İhtiyaç Duymak mı Muhtaç Olmak mı?

Öncelikle şunu söyleyerek başlamak istiyorum: Yazacağım hiçbir cümle bilgi içermez ve tavsiye değildir. Sadece ve sadece kendi içimde hissettiklerimin kelimelerle buluşmuş halidir.

Önce bildiğiniz her şeyi çok bilen Google’dan bulduğum tanımlarını yazacağım.

İhtiyaç duymak: Bir kimseyi, bir şeyi gerekli saymak.

Muhtaç olmak: Bir ihtiyacını tek başına karşılayamamak, başkasından yardım beklemek.

Dönem itibari ile hepimizin ağzında “her şeyi hallederim, tek başıma yeterim” gibi cümleler mevcut. Bu cümleleri de kimseye muhtaç değilim başlığının altında kullandığımızı düşünüyorum. Elbette bu teknoloji çağında hepimiz her şeyi halletmeye muktedir varlıklarız. Ancak muhtaç olma ile ihtiyaç duyma arasında bazı farklar var ve yine bence.

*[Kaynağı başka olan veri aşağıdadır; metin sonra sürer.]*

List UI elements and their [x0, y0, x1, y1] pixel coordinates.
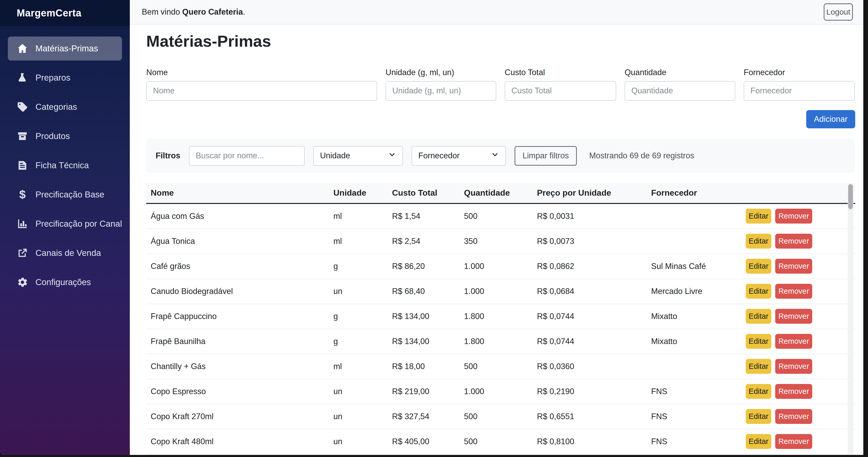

Madden gücümüz yeterli ve sağlıksal bir sıkıntımız yok ise elbette kimseye muhtaç olmayız. Çünkü muhtaç olmak biraz daha düşkünlük hissi veren bir cümle. Mesela kimsenin bizim çamaşırımızı yıkamasına muhtaç değiliz ama birinin çamaşırlarını katladım, mis gibi kokuyor demesine ihtiyacımız var. Ya da kimsenin yapacağı yemeğe muhtaçlığımız yok. Tarifler internette malzemeler markette var. Ama biri ile oturup yemek yemeye ihtiyacımız var. Kimsenin yaşam alanımızı düzenlemesine muhtaç değiliz ama birlikte bir yaşam alanı oluşturmaya ihtiyacımız var. Birine günaydın demeye, iyi geceler öpücüğü vermeye, birilerinin yanında kendini güvende hissetmeye, huzur duymaya, paylaşmaya, dertleşmeye ve ağız dolusu gülmeye ihtiyacımız var.

Ve Erich Fromm diyor ki; “Olgunlaşmamış sevgi der ki ‘seni seviyorum çünkü sana ihtiyacım var’, olgunlaşmış sevgi der ki ‘sana ihtiyacım var çünkü seni seviyorum’.

Yani demem o ki, ihtiyaç duymak ile muhtaç olmayı aynı kefeye koymayın. İkisi incecik bir çizgi ile birbirinden ayrılan kavramdır. “Kimseye ihtiyacım yok” derken biraz düşünün derim.

 

Fonda Serenad Bağcan, Pamuk İpliği çalıyor.